▶ _ABOUT THIS EXERCISE_:
A single figure is required: the number of lines in the data below that hold the word "bilgi".

▶ _SUPPLIED DATA_:
--
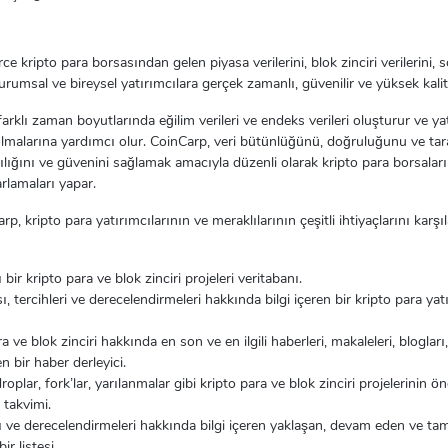
kripto para borsasından gelen piyasa verilerini, blok zinciri verilerini, sos
 kurumsal ve bireysel yatırımcılara gerçek zamanlı, güvenilir ve yüksek kalit
rklı zaman boyutlarında eğilim verileri ve endeks verileri oluşturur ve yat
olmalarına yardımcı olur. CoinCarp, veri bütünlüğünü, doğruluğunu ve tara
lılığını ve güvenini sağlamak amacıyla düzenli olarak kripto para borsaları
arlamaları yapar.
rp, kripto para yatırımcılarının ve meraklılarının çeşitli ihtiyaçlarını karşı
 bir kripto para ve blok zinciri projeleri veritabanı.
ı, tercihleri ve derecelendirmeleri hakkında bilgi içeren bir kripto para yatı
 ve blok zinciri hakkında en son ve en ilgili haberleri, makaleleri, blogları,
n bir haber derleyici.
plar, fork’lar, yarılanmalar gibi kripto para ve blok zinciri projelerinin ön
k takvimi.
ları ve derecelendirmeleri hakkında bilgi içeren yaklaşan, devam eden ve 
ir listesi.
--
▶ _SOLVED PROBLEM_:
2